Weekend Getaways

Museum of Broken Relationships Opens Second Location in Los Angeles

Museums usually get a bad rep as being a haven for boring, intellectually snobby types. Or for being a temporary prison for people and teens mandated to be there. You might get museum tickets as part of a vacation package deal. You want to kill some time or give children something to do. The museum may act as a rendezvous point for a meeting with someone else. Or maybe you visit a museum because of the requirements associated with a class or organizational visit. A lot of people see a museum as a repository for antiques and artifacts that no one cares about. You may find yourself going to a museum for a number of reasons. The plain truth is that, while there are a lot of museum-goers who truly enjoy the experience, most people go to a museum for a multitude of reasons that don’t really include wanting to enjoy a museum visit.

The Museum

Well, there are 2 artists from Croatia who are determined to change the personal experience of a museum visit for everyone. Olinka Visitica and Drazen Grubisic are collaborative artists and a former couple from Croatia who is determined to revolutionize the museum experience. Borne in the ruins of the couple’s own failed relationship, the Museum of Broken Relationships started out as a traveling exhibition show in Zagreb, Croatia in 2006. The first Museum of Broken Relationships was opened in Zagreb in 2006 and the second location recently opened in Los Angeles, California. Breakups and divorces can be messy, emotionally taxing and can involve everyone friendly or related to the failed couple.

The Thought Behind

They want the museum experience to become more interactive, interesting, introspective and self-initiating on the part of the museum-goer in terms of perpetuating creativity. So they created the Museum of Broken Relationships as a way to get more people involved and interested in museums and to help people creatively process emotional pain. After all, we all know that true art is created in the tumult and emotional fires of pain, loss, and love. Vincent Van Gogh is thought to have infamously cut off his own ear or earlobe while in a negative emotional state that may have centered on failed love.
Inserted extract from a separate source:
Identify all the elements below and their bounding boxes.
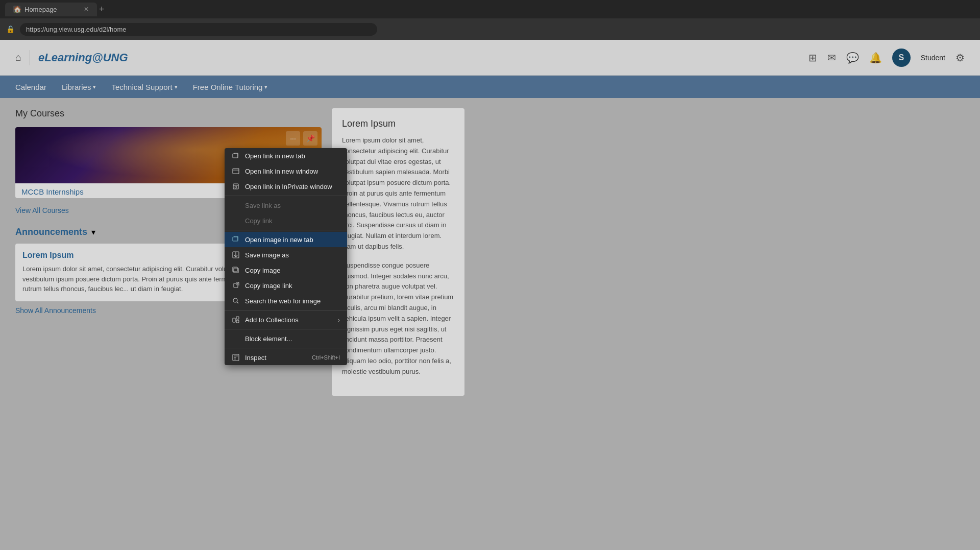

Notable Exhibitions and Social Work

The first exhibition items in the Zagreb opening of the Museum of Broken Relationships in 2006 featured items and personal effects related to breakups donated from Visitica, Grubisic, their friends, families and their network of artistic collaborators. Items displayed in that show ranged from sneakers, shoes, dead roses, articles of clothing, an airsick bag, fuzzy handcuffs, a gifted toaster that was stolen back from a lover, and other emotionally resonant objects. All of the museum's exhibits come from the public via donation through the museum’s website. If you wanted to donate an item to the Museum of Broken Relationships, you would first fill out some online information. You can only donate anonymously, as no names are attached to the exhibits. You would have to give the exhibit a title, tell how long you were in the failed relationship, where the relationship occurred and write a full description of the donated item as well as its significance and bearing on the failed relationship. No donations or submissions with racist, defamatory, derogatory, discriminatory or sexist messages will be accepted. If your submission is accepted, you will get directions on how to proceed. The Museum of Broken Relationships has traveling exhibitions that go all over the world. So keep in mind that while your donation may join the collection only a select number of items are actually displayed in an exhibition.

Awards and Recognition

The Museum of Broken Relationships was awarded the Kenneth Hudson award for being the “Most Innovative Museum in Europe,” at the European Museum of The Year awards gala in 2011. The couple’s stated goal in opening the museum is to give people, “a chance to overcome an emotional collapse through creation.” The couple wants to revolutionize the museum experience by having museum-goers internally examine the emotional ruin and the uncontrollable coveting of sentimental objects that arise in the aftermath of a breakup or divorce. And to ultimately find peace from the experience and to further add to the exhibit in kind, if possible.

Wrapping Up

After all, we usually go to a museum to see an artwork that was probably created by an artist while in the throes of some kind of emotional pain. Art and pain are connected in life. We see that connection in museums and the couple wants the public to reinsert themselves into that connection. Especially in an age when going to the museum is seen as uncool, boring or something to endure. You can donate your items to the museum so that the chain of cathartic and emotional creativity between public and artist can continue forward. Who knows? Someday someone going through a difficult breakup of their own may find a moment of peace and solace examining your own donation in the Museum of Broken Relationships.